OGDEN -- With some parental support during a rally at the Ogden School District's offices Thursday afternoon, 200 to 300 teachers showed their unhappiness at teaching a full school year with no signed contract.
Many wore red shirts and black ribbons to show unity and support for fellow teachers. Teachers waved signs stating, "Participate in Good Faith," "Support the fact finding" and "We teach cooperation not domination."
Music blaring in front of the school board and main administration offices included the Rolling Stones' "(I Can't Get No) Satisfaction" and Aretha Franklin's "R-E-S-P-E-C-T."
Speakers used words like "despicable" and "shameful" as they addressed the problems with negotiations between the school board and Ogden Education Association.
Teachers in the district are the only ones in the state with no signed contract for the school year that ended Thursday.
For a year, the school board and Ogden Education Association have been in negotiations to get a signed contract and have worked through a process by which three outside sources have offered advice on how to reach an agreement.
OEA President Doug Stephens spoke to the crowd along with Utah Education Association President Sharon Gallagher-Fishbaugh, who said she visited with mixed emotions because of the current state of the teachers in the district.
The polarization in the district is not much different from what she has been seeing across the nation, she said, but added that Ogden district teachers have been hit especially hard by the school board's decision.
"What students are learning correlates directly with teachers' working conditions," Gallagher-Fishbaugh said to applause and cheers.
"I am tired of their (the board's) unwillingness to bargain."
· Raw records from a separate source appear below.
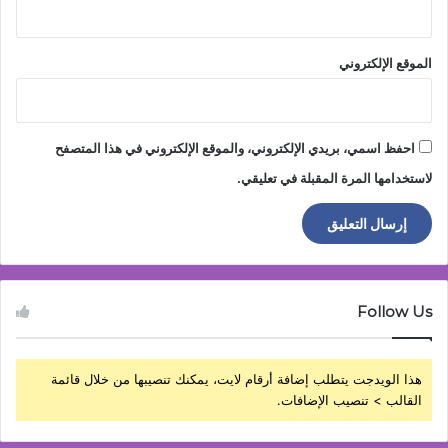
الموقع الإلكتروني
احفظ اسمي، بريدي الإلكتروني، والموقع الإلكتروني في هذا المتصفح
لاستخدامها المرة المقبلة في تعليقي.
Follow Us
هذا الويدجت يتطلب إضافة أرقام لايت، يمكنك تنصيبها من خلال قائمة
القالب > تنصيب الإضافات.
The board has continually told the OEA it would negotiate in good faith, yet nothing has happened that way, she said.
"When did teachers become the enemy?"
The OEA said it would accept the fact-finding report given by the hearing officer.
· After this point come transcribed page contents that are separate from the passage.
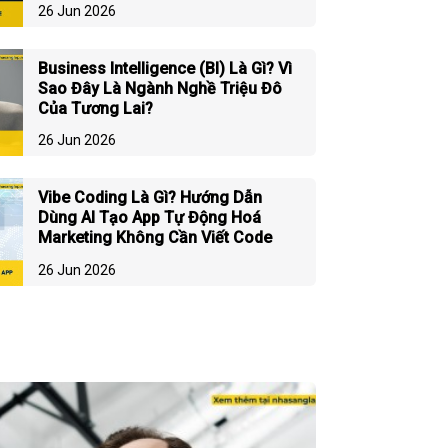
26 Jun 2026
Business Intelligence (BI) Là Gì? Vì
Sao Đây Là Ngành Nghề Triệu Đô
Của Tương Lai?
26 Jun 2026
Vibe Coding Là Gì? Hướng Dẫn
Dùng AI Tạo App Tự Động Hoá
Marketing Không Cần Viết Code
26 Jun 2026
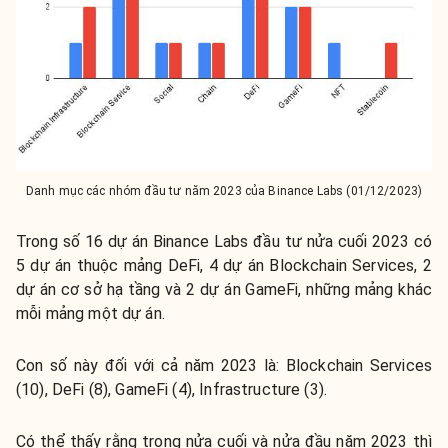
Danh mục các nhóm đầu tư năm 2023 của Binance Labs (01/12/2023)
Trong số 16 dự án Binance Labs đầu tư nửa cuối 2023 có
5 dự án thuộc mảng DeFi, 4 dự án Blockchain Services, 2
dự án cơ sở hạ tầng và 2 dự án GameFi, những mảng khác
mỗi mảng một dự án.
Con số này đối với cả năm 2023 là: Blockchain Services
(10), DeFi (8), GameFi (4), Infrastructure (3).
Có thể thấy rằng trong nửa cuối và nửa đầu năm 2023 thì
Stephens said some of the things seemed to be in favor of the board, but the OEA was willing to accept it, even though the board will not accept parts of the fact-finding.
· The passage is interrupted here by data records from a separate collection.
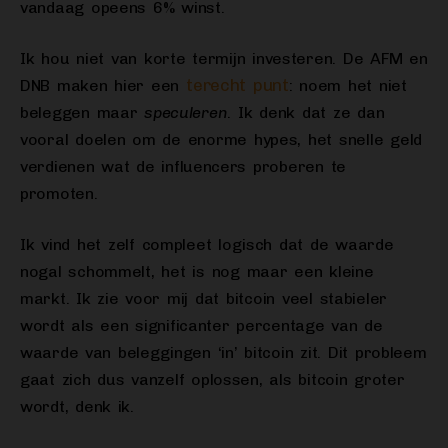
vandaag opeens 6% winst.
Ik hou niet van korte termijn investeren. De AFM en
terecht punt
DNB maken hier een
: noem het niet
beleggen maar
speculeren
. Ik denk dat ze dan
vooral doelen om de enorme hypes, het snelle geld
verdienen wat de influencers proberen te
promoten.
Ik vind het zelf compleet logisch dat de waarde
nogal schommelt, het is nog maar een kleine
markt. Ik zie voor mij dat bitcoin veel stabieler
wordt als een significanter percentage van de
waarde van beleggingen ‘in’ bitcoin zit. Dit probleem
gaat zich dus vanzelf oplossen, als bitcoin groter
wordt, denk ik.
"The OEA is willing to accept the fact-finding, but we have to question the board when they said they still want to continue negotiations," Gallagher-Fishbaugh said.
Stephens relayed the process of the past week's events to the crowd, saying OEA leadership decided the morning of May 20 to have a rally and let some in the district know it would be happening.
The following Monday, an email went out from the board to the district's licensed employees about its plan to include a $920 stipend in June checks and to add one professional development day for teachers in August as part of the recommendations by a hearing officer appointed by the state Office of Education.
Stephens and many of the teachers feel the timing of the email was not coincidental.
District spokeswoman Donna Corby said the fact-finding report was released March 31.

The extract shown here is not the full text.